CGO path (mem_aix_cgo.go)

  • SwapDevicesWithContext: Implemented using perfstat.PagingSpaceStat().

Only affects AIX — no cross-platform changes.

@Dylan-M Dylan-M changed the title Fix AIX memory statistics: add Available field and improve swap calculations fix: AIX memory statistics: add Available field and improve swap calculations Dec 23, 2025
@Dylan-M Dylan-M marked this pull request as ready for review December 23, 2025 18:04
@Dylan-M Dylan-M force-pushed the dylanmyers/aix_mem branch from cd63eb7 to af34779 Compare January 24, 2026 14:42
@Dylan-M Dylan-M force-pushed the dylanmyers/aix_mem branch from af34779 to 0fa1bb4 Compare January 26, 2026 14:41
@Dylan-M Dylan-M force-pushed the dylanmyers/aix_mem branch 2 times, most recently from cf6175e to 964cf10 Compare February 16, 2026 14:34
@Dylan-M Dylan-M force-pushed the dylanmyers/aix_mem branch 2 times, most recently from fc8f669 to 1233a38 Compare March 20, 2026 21:33
Copy link
Copy Markdown
Owner

@shirou shirou left a comment

Choose a reason for hiding this comment

The reason will be displayed to describe this comment to others. Learn more.

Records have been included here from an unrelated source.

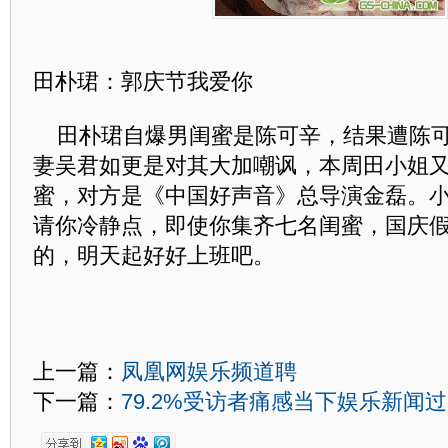
田朴珺：郭庆节我爱你
田朴珺自爆男闺蜜是陈可辛，结果遭陈可
妻吴君如更是对其大加嘲讽，本周田小姐
蜜，对方是《中国好声音》总导演金磊。
请你冷静点，即使你集齐七名闺蜜，国庆
的，明天起好好上班吧。
上一篇：
凤凰网娱乐频道聘
下一篇：
79.2%受访者痛感当下娱乐新闻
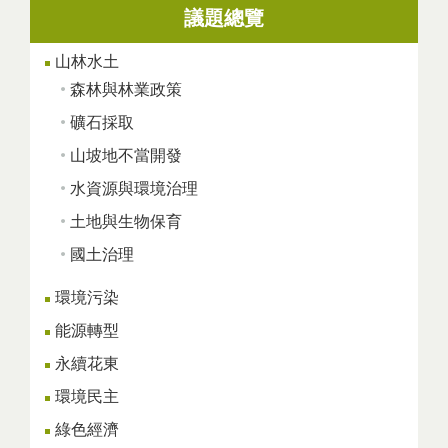
議題總覽
頁面
山林水土
森林與林業政策
礦石採取
山坡地不當開發
水資源與環境治理
土地與生物保育
國土治理
環境污染
能源轉型
永續花東
環境民主
綠色經濟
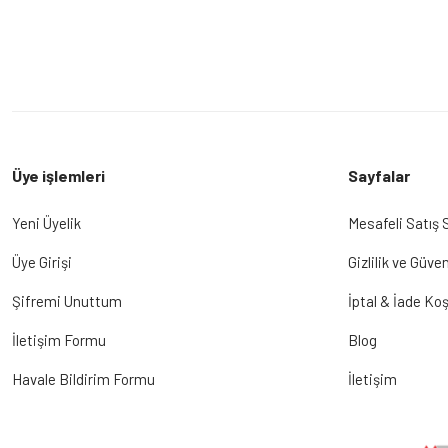
Üye işlemleri
Sayfalar
Yeni Üyelik
Mesafeli Satış
Üye Girişi
Gizlilik ve Güven
Şifremi Unuttum
İptal & İade Koş
İletişim Formu
Blog
Havale Bildirim Formu
İletişim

Hi @Dylan-M, I've reviewed this PR more carefully. Unlike your other PRs, this one is relatively small, has a single concern, and is focused only on AIX — which made it much easier to review thoroughly. I appreciate that.

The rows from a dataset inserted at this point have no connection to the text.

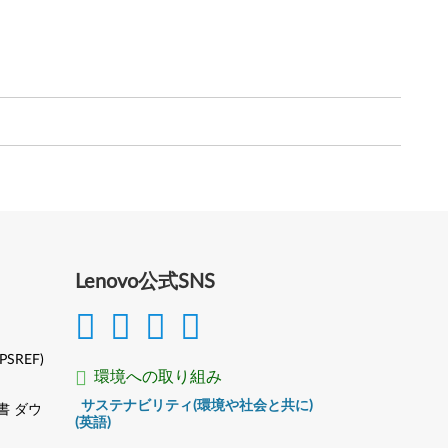
Lenovo公式SNS
(PSREF)
環境への取り組み
サステナビリティ(環境や社会と共に)
書 ダウ
(英語)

I'm happy to merge this with the following changes:

  1. Handle GB (and potentially other units) in lsps -a parsing: The current code assumes the size column always ends with "MB", but lsps can report sizes in GB on larger systems. Please handle at least MB and GB.
  2. Add a unit test for SwapDevicesWithContext (nocgo path): The lsps -a parsing logic should have a test with sample output, similar to how other packages test their command parsing.

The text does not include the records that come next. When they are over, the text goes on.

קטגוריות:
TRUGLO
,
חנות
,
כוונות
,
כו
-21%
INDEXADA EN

These are small fixes — once addressed, this is good to merge. Thanks!

@Dylan-M Dylan-M force-pushed the dylanmyers/aix_mem branch from 0ec928c to a420654 Compare March 21, 2026 12:40
@Dylan-M
Copy link
Copy Markdown
Contributor Author

Dylan-M commented Mar 21, 2026

Hi @Dylan-M, I've reviewed this PR more carefully. Unlike your other PRs, this one is relatively small, has a single concern, and is focused only on AIX — which made it much easier to review thoroughly. I appreciate that.

All of the rest should be resubmitted soon, in atomic PR "stacks".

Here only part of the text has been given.